YANG PENTING KEIKHLASAN..., KEMUDIAN TERJADILAH APA YANG AKAN TERJADI... !

Tatkala Amirul Mu'minin Umar bin Khatthab mengirimnya ke Bashrah untuk menjadi panglima dan gubernur, dikumpulkannyalah penduduk lain berpidato di hadapan mereka, katanya:

"Sesungguhnya Amirul Mu'minin Umar telah mengirimku kepad kamu sekalian, agar aku mengajarkan kepada kalian kitab Tuhan kalian dan Sunnah Nabi kafian, serta membersihkan jalan hidup kalian... !"

Orang-orang sama heran dan bertanya-tanya... ! Mereka mengerti apa yang dimaksud dengan mendidik dan mengajari mereka tentang Agama, yang memang menjadi kewajiban gubernur dan panglima. Tetapi bahwa tugas gubernur itu juga membersihkan jalan hidup mereka, hal ini memang amat mengherankan dan menjadi suatu tanda tanya ... !

Maka siapakah kiranya gubernur ini, yang mengenai dirinya Hasan Basri r.a. pernah berkata: -- 'Tak seorang pengendarapun yang datang ke Basrah yang  lebih berjasa kepada penduduknya selain dia ... !"

Ia adalah Abdullah bin Qeis dengan gelar Abu Musa al-Asy'ari.  Ia  meninggalkan  negeri dan kampung halamannya Yaman menuju Mekah·, segera setelah mendengar munculnya seorang Rasul di sana yang menyerukan tauhid, dan menyeru beribadah kepada Allah berdasarkan penalaran dan pengertian, serta menyuruh berakhlaq mulia.

Di Mekah dihabiskan waktunya untuk duduk di hadapan Rasulullah shallallahu alaihi wasalam  menerima petunjuk dan keimanan daripadanya. Lalu pulanglah ia ke negerinya membawa kalimat Allah, baru kembali lagi kepada Rasul shallallahu alaihi wasalam  tidak lama setelah selesainya pembebasan Khaibar....

Kebetulan kedatangannya ini bersamaan dengan tibanya Ja'far bin Abi Thalib bersama rombongannya dari Habsyi, hingga semua mereka mendapat bagian saham dari hasil pertempuran Khaibar.

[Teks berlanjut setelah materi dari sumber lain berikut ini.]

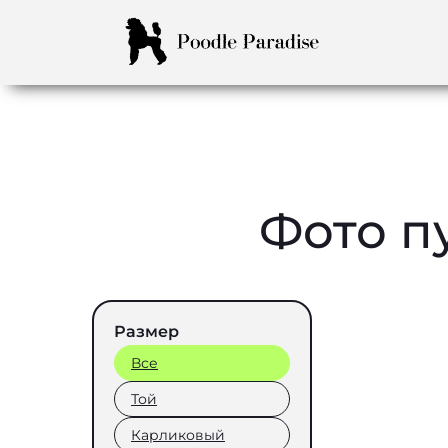
Фото п
Размер
Все
Той
Карликовый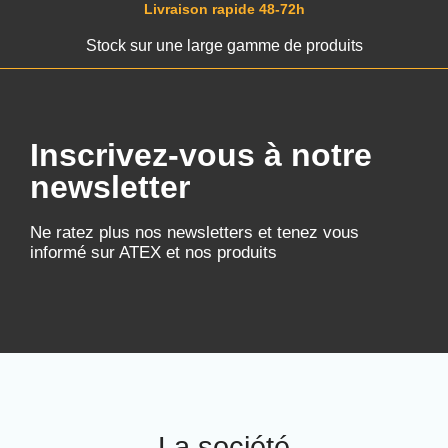
Livraison rapide 48-72h
Stock sur une large gamme de produits
Inscrivez-vous à notre
newsletter
Ne ratez plus nos newsletters et tenez vous
informé sur ATEX et nos produits
La société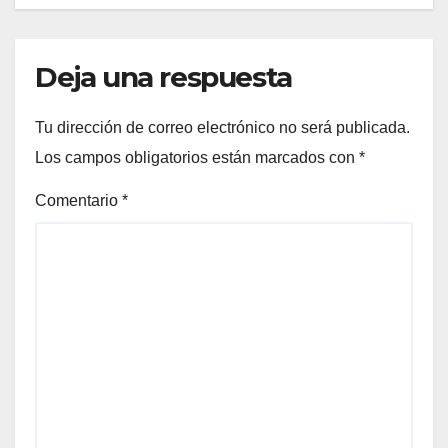
Deja una respuesta
Tu dirección de correo electrónico no será publicada.
Los campos obligatorios están marcados con
*
Comentario
*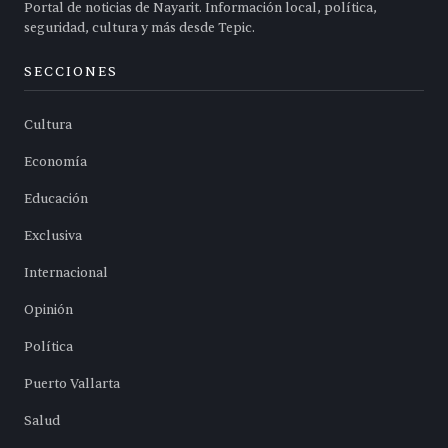
Portal de noticias de Nayarit. Información local, política,
seguridad, cultura y más desde Tepic.
SECCIONES
Cultura
Economía
Educación
Exclusiva
Internacional
Opinión
Política
Puerto Vallarta
Salud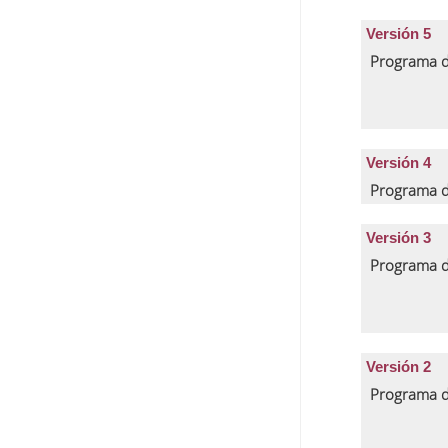
Versión 5
Programa d
Versión 4
Programa d
Versión 3
Programa d
Versión 2
Programa d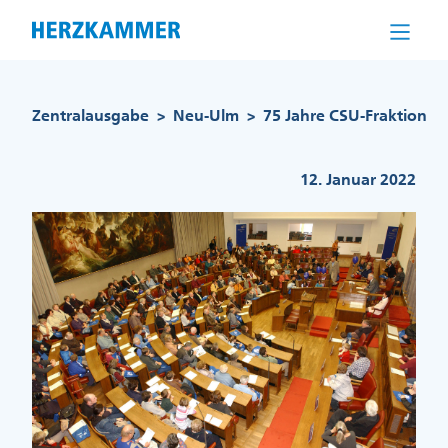
Direkt
zum
Inhalt
Pfadnavigation
Zentralausgabe
Neu-Ulm
75 Jahre CSU-Fraktion
>
>
12. Januar 2022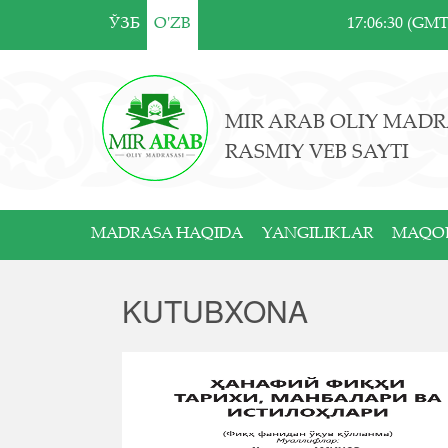
ЎЗБ
O'ZB
17:06:30 (GM
MIR ARAB OLIY MADR
RASMIY VEB SAYTI
MADRASA HAQIDA
YANGILIKLAR
MAQO
KUTUBXONA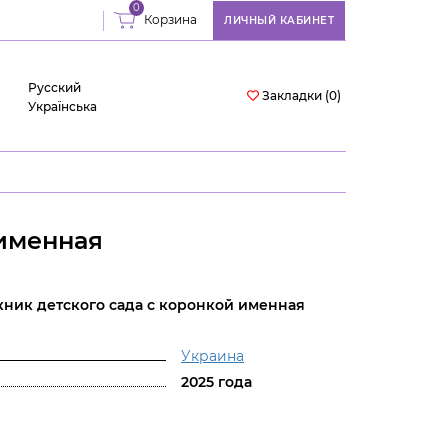
0
Корзина
ЛИЧНЫЙ КАБИНЕТ
Русский
Закладки (0)
Українська
 именная
ник детского сада с коронкой именная
Украина
2025 года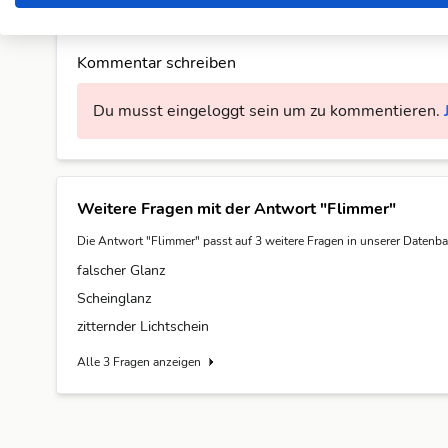
Noch keine Kommentare. Sei der Erste!
Kommentar schreiben
Du musst eingeloggt sein um zu kommentieren.
Weitere Fragen mit der Antwort "Flimmer"
Die Antwort "Flimmer" passt auf 3 weitere Fragen in unserer Datenba
falscher Glanz
Scheinglanz
zitternder Lichtschein
Alle 3 Fragen anzeigen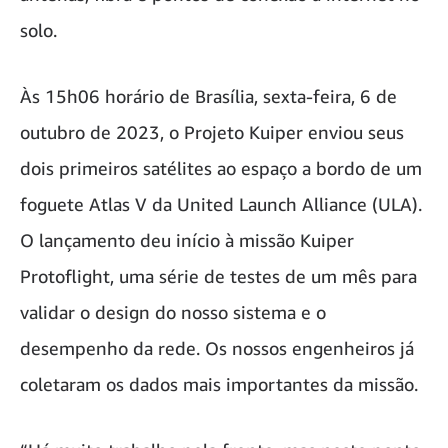
solo.
Às 15h06 horário de Brasília, sexta-feira, 6 de
outubro de 2023, o Projeto Kuiper enviou seus
dois primeiros satélites ao espaço a bordo de um
foguete Atlas V da United Launch Alliance (ULA).
O lançamento deu início à missão Kuiper
Protoflight, uma série de testes de um mês para
validar o design do nosso sistema e o
desempenho da rede. Os nossos engenheiros já
coletaram os dados mais importantes da missão.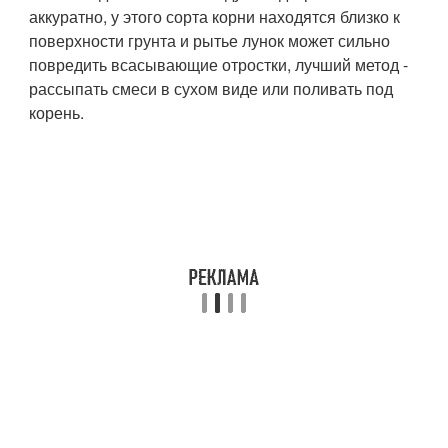
аккуратно, у этого сорта корни находятся близко к
поверхности грунта и рытье лунок может сильно
повредить всасывающие отростки, лучший метод -
рассыпать смеси в сухом виде или поливать под
корень.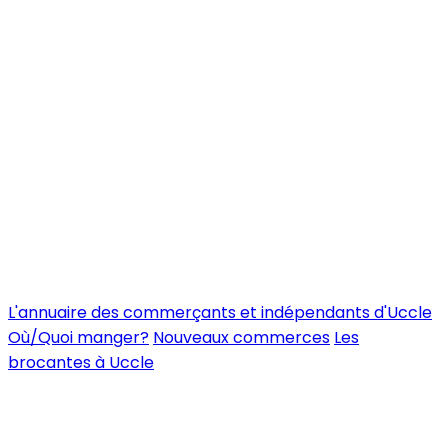
L'annuaire des commerçants et indépendants d'Uccle
Où/Quoi manger?
Nouveaux commerces
Les
brocantes à Uccle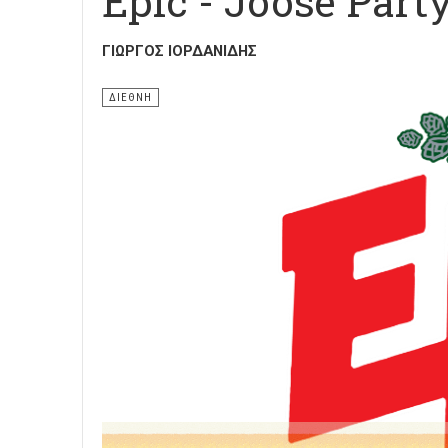
Epic - Joose Part
ΓΙΏΡΓΟΣ ΙΟΡΔΑΝΊΔΗΣ
ΔΙΕΘΝΗ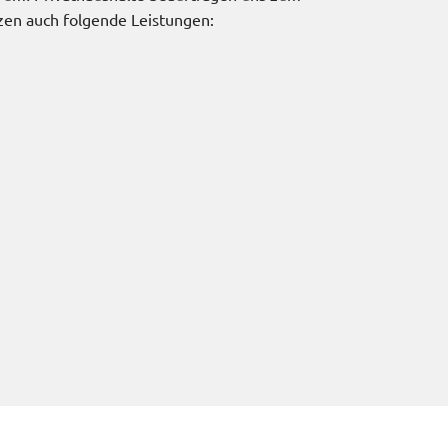
zen auch folgende Leistungen: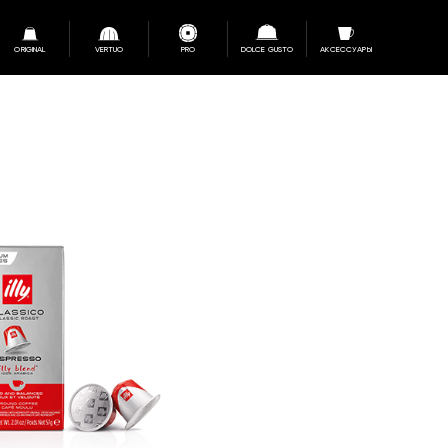
ORIGINAL
VERTUO
PRO
DOLCE GUSTO
АКСЕССУАРЫ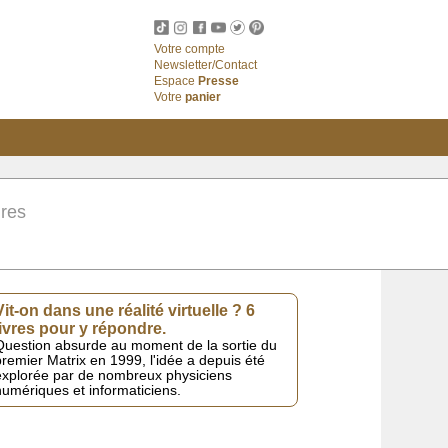
Votre compte
Newsletter/Contact
Espace
Presse
Votre
panier
ires
Vit-on dans une réalité virtuelle ? 6
livres pour y répondre.
Question absurde au moment de la sortie du
remier Matrix en 1999, l'idée a depuis été
explorée par de nombreux physiciens
umériques et informaticiens.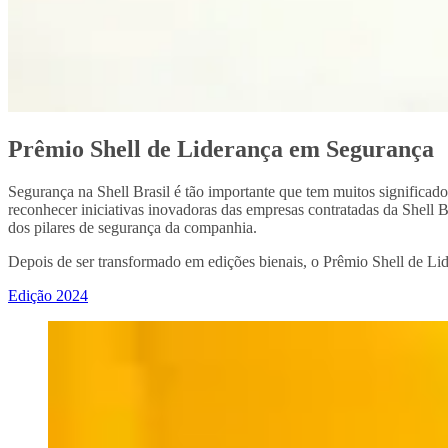
Prêmio Shell de Liderança em Segurança
Segurança na Shell Brasil é tão importante que tem muitos significad
reconhecer iniciativas inovadoras das empresas contratadas da Shell
dos pilares de segurança da companhia.
Depois de ser transformado em edições bienais, o Prêmio Shell de L
Edição 2024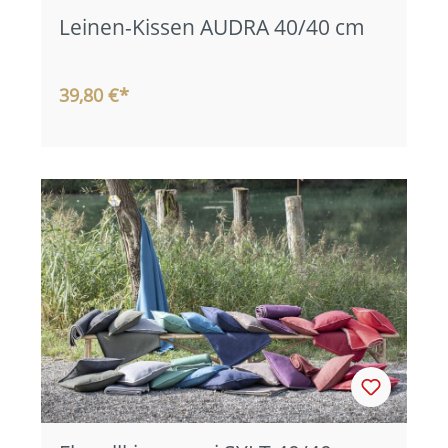
Leinen-Kissen AUDRA 40/40 cm
39,80 €*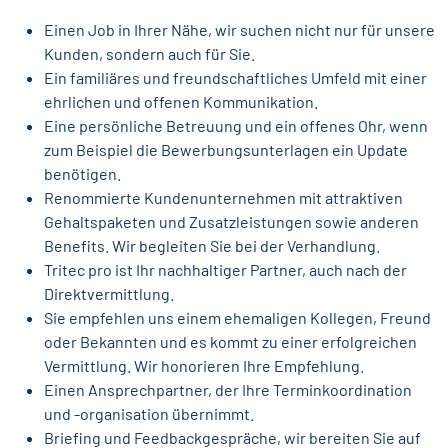
Einen Job in Ihrer Nähe, wir suchen nicht nur für unsere
Kunden, sondern auch für Sie.
Ein familiäres und freundschaftliches Umfeld mit einer
ehrlichen und offenen Kommunikation.
Eine persönliche Betreuung und ein offenes Ohr, wenn
zum Beispiel die Bewerbungsunterlagen ein Update
benötigen.
Renommierte Kundenunternehmen mit attraktiven
Gehaltspaketen und Zusatzleistungen sowie anderen
Benefits. Wir begleiten Sie bei der Verhandlung.
Tritec pro ist Ihr nachhaltiger Partner, auch nach der
Direktvermittlung.
Sie empfehlen uns einem ehemaligen Kollegen, Freund
oder Bekannten und es kommt zu einer erfolgreichen
Vermittlung. Wir honorieren Ihre Empfehlung.
Einen Ansprechpartner, der Ihre Terminkoordination
und -organisation übernimmt.
Briefing und Feedbackgespräche, wir bereiten Sie auf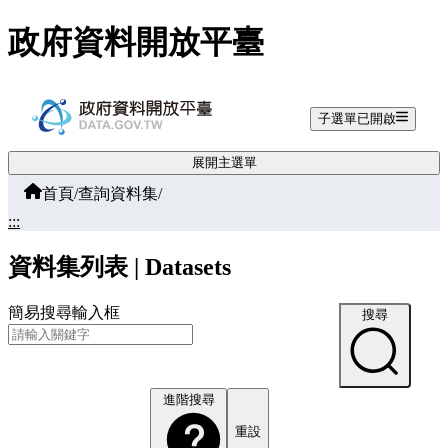
跳至主要內容
政府資料開放平臺
子選單已開啟
展開主選單
首頁
/
查詢資料集
/
:::
資料集列表 | Datasets
簡易搜尋輸入框
搜尋
進階搜尋
重設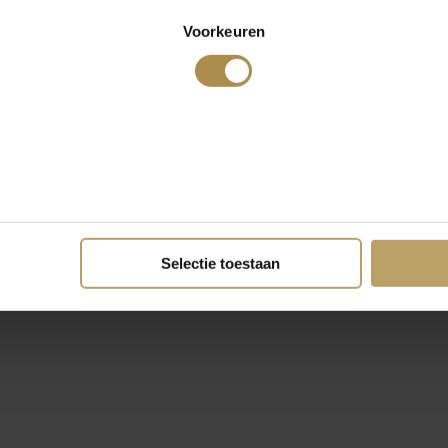
Voorkeuren
Selectie toestaan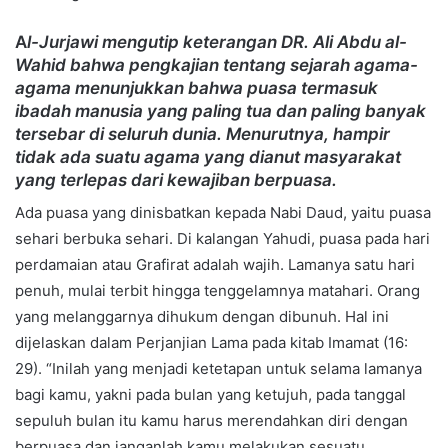
A
l-Jurjawi mengutip keterangan DR. Ali Abdu al-
Wahid bahwa pengkajian tentang sejarah agama-
agama menunjukkan bahwa puasa termasuk
ibadah manusia yang paling tua dan paling banyak
tersebar di seluruh dunia. Menurutnya, hampir
tidak ada suatu agama yang dianut masyarakat
yang terlepas dari kewajiban berpuasa.
Ada puasa yang dinisbatkan kepada Nabi Daud, yaitu puasa
sehari berbuka sehari. Di kalangan Yahudi, puasa pada hari
perdamaian atau Grafirat adalah wajih. Lamanya satu hari
penuh, mulai terbit hingga tenggelamnya matahari. Orang
yang melanggarnya dihukum dengan dibunuh. Hal ini
dijelaskan dalam Perjanjian Lama pada kitab Imamat (16:
29). “Inilah yang menjadi ketetapan untuk selama lamanya
bagi kamu, yakni pada bulan yang ketujuh, pada tanggal
sepuluh bulan itu kamu harus merendahkan diri dengan
berpuasa dan janganlah kamu melakukan sesuatu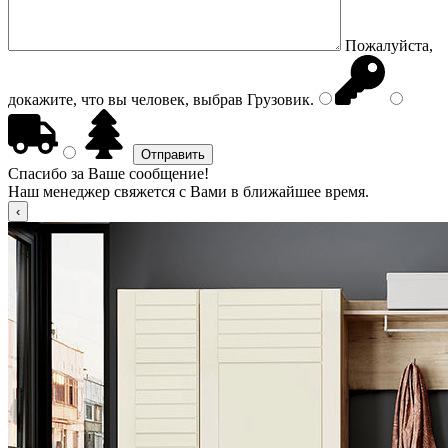
Пожалуйста,
докажите, что вы человек, выбрав
Грузовик
.
Спасибо за Ваше сообщение!
Наш менеджер свяжется с Вами в ближайшее время.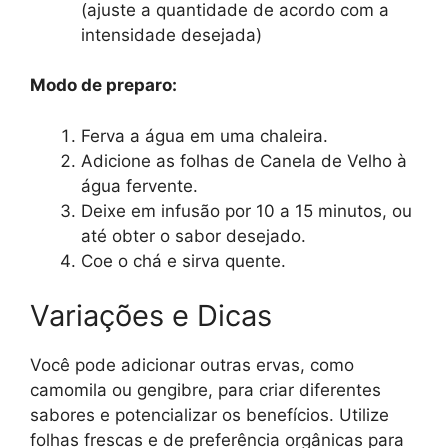
(ajuste a quantidade de acordo com a
intensidade desejada)
Modo de preparo:
Ferva a água em uma chaleira.
Adicione as folhas de Canela de Velho à
água fervente.
Deixe em infusão por 10 a 15 minutos, ou
até obter o sabor desejado.
Coe o chá e sirva quente.
Variações e Dicas
Você pode adicionar outras ervas, como
camomila ou gengibre, para criar diferentes
sabores e potencializar os benefícios. Utilize
folhas frescas e de preferência orgânicas para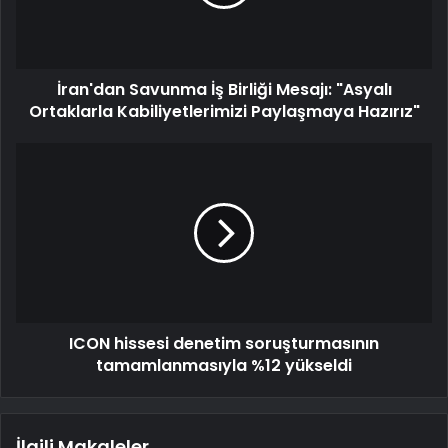
İran'dan Savunma İş Birliği Mesajı: "Asyalı
Ortaklarla Kabiliyetlerimizi Paylaşmaya Hazırız"
ICON hissesi denetim soruşturmasının
tamamlanmasıyla %12 yükseldi
İlgili Makaleler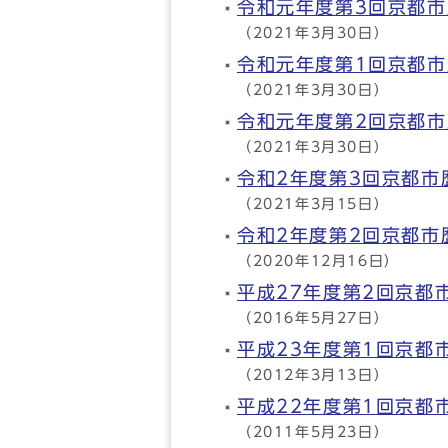
令和元年度第3回京都
（2021年3月30日）
令和元年度第1回京都
（2021年3月30日）
令和元年度第2回京都
（2021年3月30日）
令和2年度第3回京都
（2021年3月15日）
令和2年度第2回京都
（2020年12月16日）
平成27年度第2回京都
（2016年5月27日）
平成23年度第1回京都
（2012年3月13日）
平成22年度第1回京都
（2011年5月23日）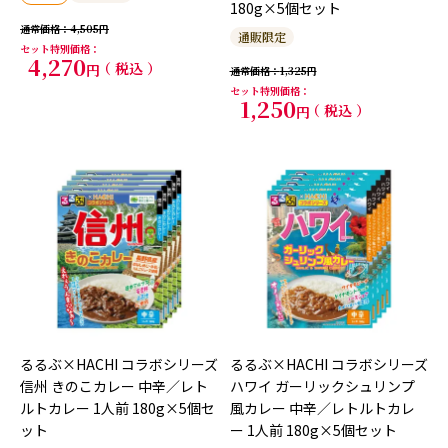
180g×5個セット
通常価格
4,505
通販限定
セット特別価格
4,270
税込
通常価格
1,325
セット特別価格
1,250
税込
るるぶ×HACHI コラボシリーズ
るるぶ×HACHI コラボシリーズ
信州 きのこカレー 中辛／レト
ハワイ ガーリックシュリンプ
ルトカレー 1人前 180g×5個セ
風カレー 中辛／レトルトカレ
ット
ー 1人前 180g×5個セット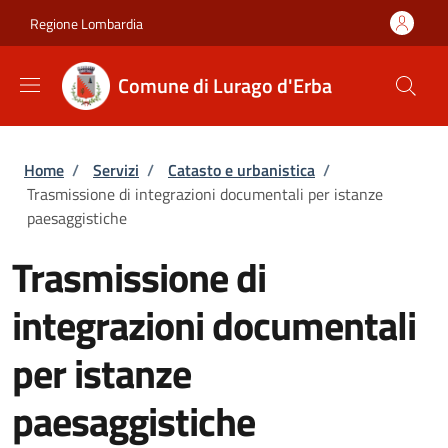
Salta al contenuto principale
Skip to footer content
Regione Lombardia
Comune di Lurago d'Erba
Briciole di pane
Home
/
Servizi
/
Catasto e urbanistica
/
Trasmissione di integrazioni documentali per istanze
paesaggistiche
Trasmissione di
integrazioni documentali
per istanze
paesaggistiche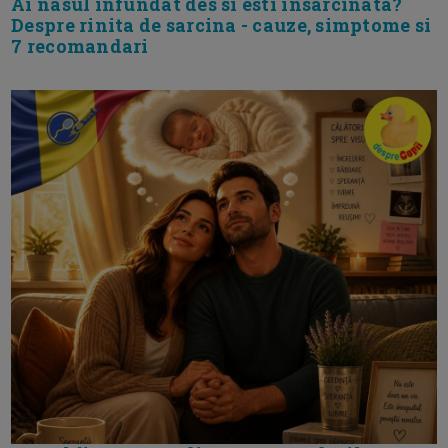
Ai nasul infundat des si esti insarcinata?
Despre rinita de sarcina - cauze, simptome si
7 recomandari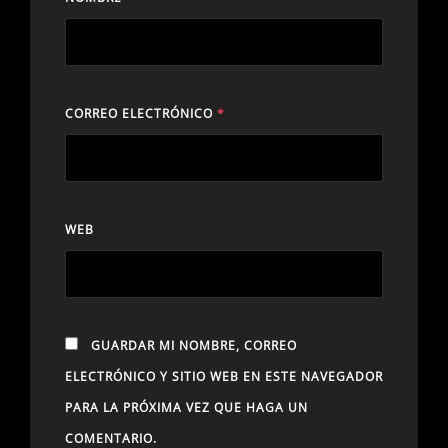
CORREO ELECTRÓNICO
*
WEB
GUARDAR MI NOMBRE, CORREO
ELECTRÓNICO Y SITIO WEB EN ESTE NAVEGADOR
PARA LA PRÓXIMA VEZ QUE HAGA UN
COMENTARIO.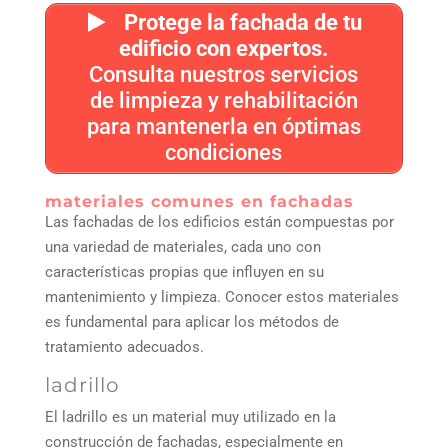
Protege la fachada de tu
edificio con expertos.
Consulta nuestros servicios
de limpieza y rehabilitación
para mantenerla en óptimas
condiciones
materiales comunes en fachadas
Las fachadas de los edificios están compuestas por
una variedad de materiales, cada uno con
características propias que influyen en su
mantenimiento y limpieza. Conocer estos materiales
es fundamental para aplicar los métodos de
tratamiento adecuados.
ladrillo
El ladrillo es un material muy utilizado en la
construcción de fachadas, especialmente en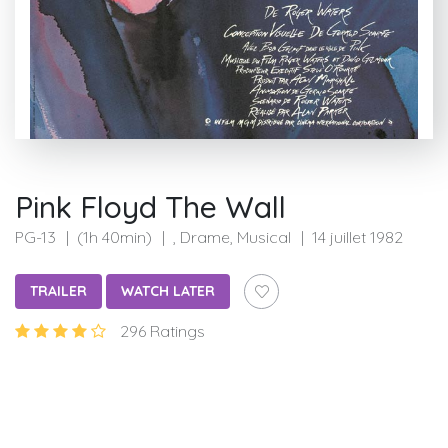
Pink Floyd The Wall
PG-13
(1h 40min)
, Drame, Musical
14 juillet 1982
TRAILER
WATCH LATER
296 Ratings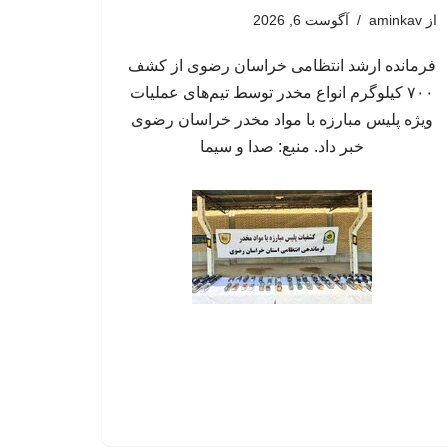
از
aminkav
آگوست 6, 2026
فرمانده ارشد انتظامی خراسان رضوی از کشف
۷۰۰ کیلوگرم انواع مخدر توسط تیم‌های عملیات
ویژه پلیس مبارزه با مواد مخدر خراسان رضوی
خبر داد. منبع: صدا و سیما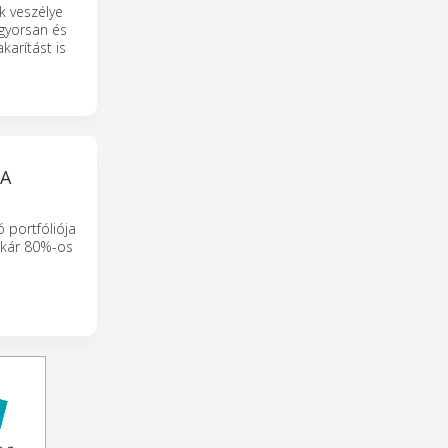
k veszélye
 gyorsan és
arítást is
 A
ó portfóliója
 akár 80%-os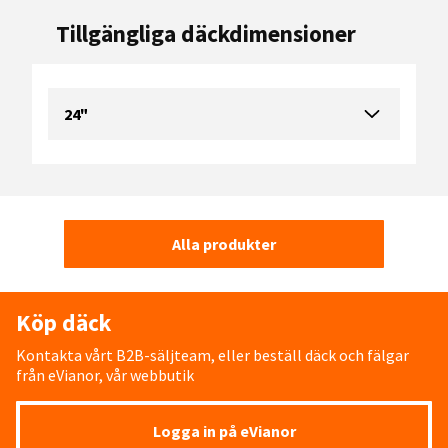
Tillgängliga däckdimensioner
24"
Alla produkter
Köp däck
Kontakta vårt B2B-säljteam, eller beställ däck och fälgar
från eVianor, vår webbutik
Logga in på eVianor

Kali ini, Abu Musa tidaklah datang seorang diri, tetapi membawa lebih dari limapuluh orang laki-laki penduduk Yaman yang telah diajarinya tentang Agama Islam, serta dua orang saudara kandungnya yang bernama Abu Ruhum dan Abu Burdah.

Rombongan ini, bahkan seluruh kaum mereka dinamakan Rasulullah golongan Asy'ari, serta dilukiskannya bahwa mereka adalah orang-orang yang paling lembut hatinya di antara sesamanya. Dan sering mereka diambilnya sebagai  tamsil perbandingan bagi para shahabatnya, sabda beliau: -- "Orang-orang Asy'ari ini  bila mereka kekurangan makanan dalam peperangan atau ditimpa paceklik, maka mereka kumpulkan semua makanan yang mereka miliki pada selembar kain, lalu mereka bagi rata ....
Maka mereka termasuk golonganku, dan aku termasuk golongan mereka... !"

Mulai saat itu, Abu Musa pun menempati kedudukannya yang tinggi dan tetap di kalangan Kaum Muslimin dan Mu'minin yang ditakdirkan beroleh nasib mujur menjadi shahabat Rasulullah dan muridnya, dan yang menjadi penyebar Islam ke seluruh dunia, pada setiap masa zaman.

Abu Musa merupakan gabungan yang istimewa dari sifat-sifat utama! Ia adalah prajurit yang gagah berani dan pejuang yang tangguh bila berada di medan perang... ! Tetapi ia juga seorang pahlawan perdamaian, peramah dan tenang, keramahan dan ketenangannya mencapai batas maksimal ... ! Seorang ahli hukum yang cerdas dan berfikiran sehat, yang mempu mengerahkan perhatian kepada kunei dan pokok persoalan, serta mencapai hasil gemilang dalam berfatwa dan mengambil keputusan, sampai ada yang mengatakan: "Qadli atau hakim ummat ini ada empat orang, yaitu Umar, Ali, Abu Musa dan Zaid bin Tsabit ....".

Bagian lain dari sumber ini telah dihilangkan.